Yemen’s separatist Southern Transitional Council (STC) announced early Wednesday that it gave up its three-month self-rule in southern provinces. 

Violence has flared between the STC and government forces since the group declared self-rule in Aden and other southern provinces in April.

The United Arab Emirates-backed STC accepted a Saudi Arabian proposal designed to accelerate implementation of the Riyadh Agreement, STC spokesman Nizar Haitham said on Twitter.

Haitham said the decision was made to implement the Riyadh Agreement to ensure security and stability and to demonstrate a joint effort to confront Houthi militias and terrorist groups, form a government that includes representatives of northern and southern Yemen, appoint a governor and security director for Aden, as well as replace military forces with security forces.

He also stressed partnership in all areas with the Arab League and said the fight against Iranian interventions continues.

Earlier, Saudi Arabia presented a resolution to implement the stalled Riyadh Agreement, according to Saudi state news agency.

The Riyadh agreement was signed between the government and STC in November following a month of fighting and included 29 terms to address political, social, economic and security situations in Yemen’s southern provinces.
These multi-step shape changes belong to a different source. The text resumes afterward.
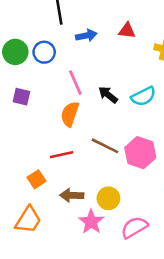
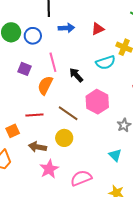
red triangle: (127, 31) -> (98, 29), turned -40
cyan semicircle: (143, 96) -> (106, 62), moved
purple square: (21, 97) -> (25, 69), moved
pink hexagon: (140, 153) -> (97, 102), moved
yellow circle: (108, 198) -> (64, 138), moved

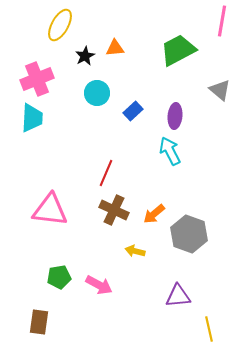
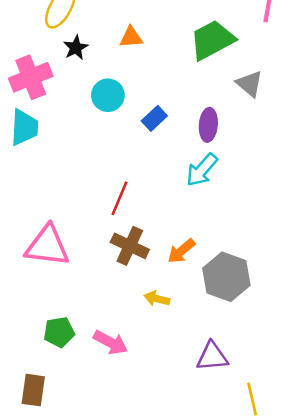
black star: (85, 56) -> (76, 48), moved
gray triangle: (220, 90) -> (250, 84), moved
cyan arrow: (170, 151) -> (202, 170), turned -112

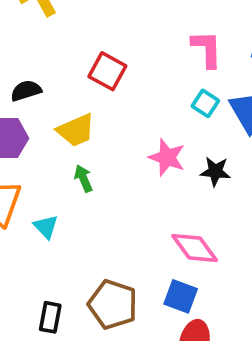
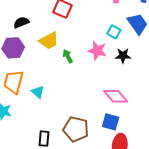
cyan square: (205, 103) -> (114, 32), moved
green arrow: (83, 178) -> (68, 56), moved

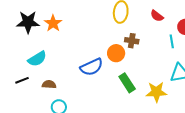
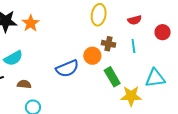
red semicircle: (157, 16) -> (135, 20), turned -56
cyan line: (172, 41) -> (133, 46), moved
green rectangle: (127, 83) -> (112, 77), moved

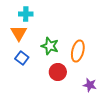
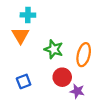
blue square: (22, 58) -> (24, 81), moved, turned 32
purple star: (90, 85) -> (77, 91), moved

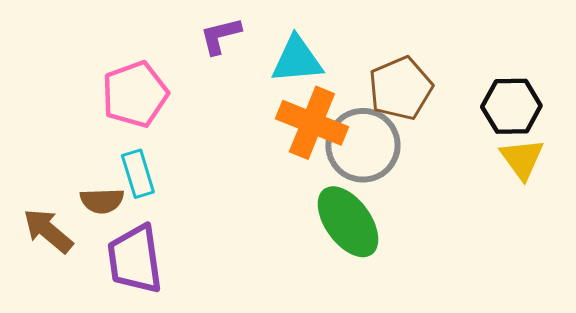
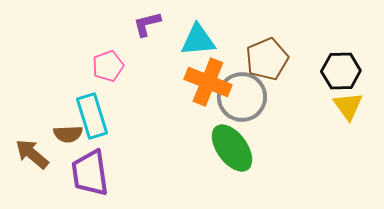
pink pentagon: (135, 94) -> (108, 66), moved, size x0.7
cyan rectangle: (138, 174) -> (92, 116), size x1.4

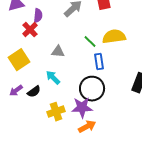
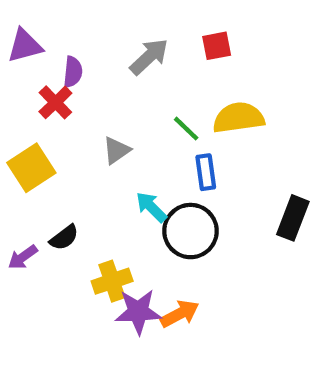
gray triangle: (58, 52) -> (116, 150), turned -40
cyan arrow: (53, 78) -> (151, 207), moved
purple arrow: (16, 91) -> (23, 257), moved
purple star: (82, 108) -> (138, 312), moved

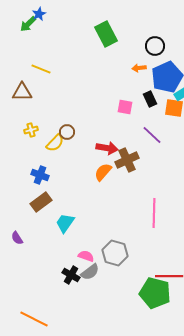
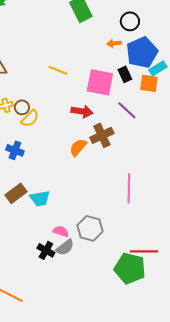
yellow line: (41, 69) -> (58, 70), moved
pink square: (125, 107) -> (100, 82), size x1.8
brown circle: (67, 132) -> (22, 107), moved
red arrow: (107, 148) -> (82, 111), moved
brown rectangle: (41, 202) -> (16, 193), moved
cyan trapezoid: (65, 223) -> (40, 198), turned -135

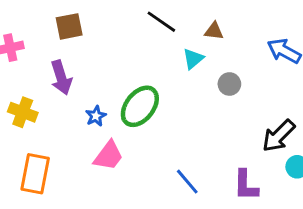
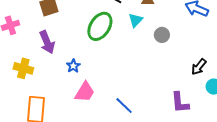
green ellipse: (140, 106) -> (100, 26), moved
black arrow: (279, 136) -> (199, 67), size x0.7
blue line: (187, 182) -> (124, 106), moved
Both parties, however, blamed each other for not abiding by the agreement.

Later Wednesday, Yemeni President Abdrabbuh Mansour Hadi, who currently resides in Saudi Arabia, appointed a governor and chief of police in Aden, the temporary capital.

Yemen has been devastated by a conflict that escalated in March 2015 after Iran-backed Houthi rebels seized the capital of Sana’a and forced Hadi to flee the country.